Required action: Since the copy must hold text only, transcribe the data below exactly and omit the images.

Top of Information supplied

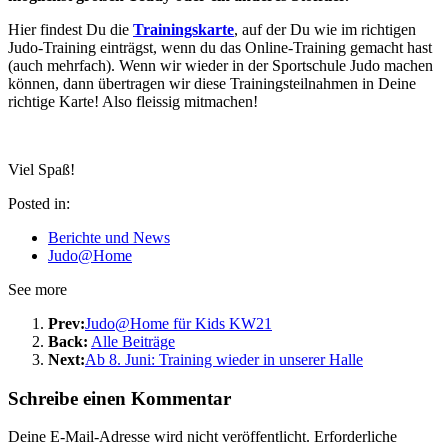
Hier findest Du die
Trainingskarte
, auf der Du wie im richtigen
Judo-Training einträgst, wenn du das Online-Training gemacht hast
(auch mehrfach). Wenn wir wieder in der Sportschule Judo machen
können, dann übertragen wir diese Trainingsteilnahmen in Deine
richtige Karte! Also fleissig mitmachen!
Viel Spaß!
Posted in:
Berichte und News
Judo@Home
See more
Prev:
Judo@Home für Kids KW21
Back:
Alle Beiträge
Next:
Ab 8. Juni: Training wieder in unserer Halle
Schreibe einen Kommentar
Deine E-Mail-Adresse wird nicht veröffentlicht.
Erforderliche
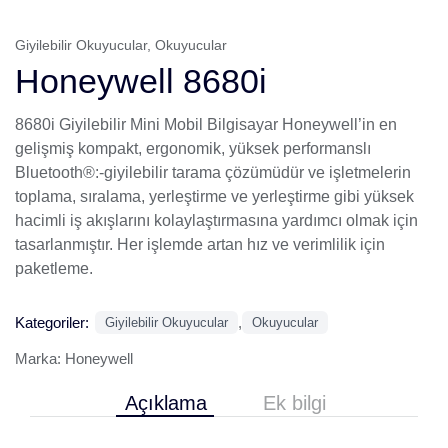
Giyilebilir Okuyucular
,
Okuyucular
Honeywell 8680i
8680i Giyilebilir Mini Mobil Bilgisayar Honeywell’in en
gelişmiş kompakt, ergonomik, yüksek performanslı
Bluetooth®:-giyilebilir tarama çözümüdür ve işletmelerin
toplama, sıralama, yerleştirme ve yerleştirme gibi yüksek
hacimli iş akışlarını kolaylaştırmasına yardımcı olmak için
tasarlanmıştır. Her işlemde artan hız ve verimlilik için
paketleme.
Kategoriler:
,
Giyilebilir Okuyucular
Okuyucular
Marka:
Honeywell
Açıklama
Ek bilgi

Bottom of Information supplied

Written answer:
Hier findest Du die
Trainingskarte
, auf der Du wie im richtigen
Judo-Training einträgst, wenn du das Online-Training gemacht hast
(auch mehrfach). Wenn wir wieder in der Sportschule Judo machen
können, dann übertragen wir diese Trainingsteilnahmen in Deine
richtige Karte! Also fleissig mitmachen!
Viel Spaß!
Posted in:
Berichte und News
Judo@Home
See more
Prev:
Judo@Home für Kids KW21
Back:
Alle Beiträge
Next:
Ab 8. Juni: Training wieder in unserer Halle
Schreibe einen Kommentar
Deine E-Mail-Adresse wird nicht veröffentlicht.
Erforderliche
Giyilebilir Okuyucular
,
Okuyucular
Honeywell 8680i
8680i Giyilebilir Mini Mobil Bilgisayar Honeywell’in en
gelişmiş kompakt, ergonomik, yüksek performanslı
Bluetooth®:-giyilebilir tarama çözümüdür ve işletmelerin
toplama, sıralama, yerleştirme ve yerleştirme gibi yüksek
hacimli iş akışlarını kolaylaştırmasına yardımcı olmak için
tasarlanmıştır. Her işlemde artan hız ve verimlilik için
paketleme.
Kategoriler:
,
Giyilebilir Okuyucular
Okuyucular
Marka:
Honeywell
Açıklama
Ek bilgi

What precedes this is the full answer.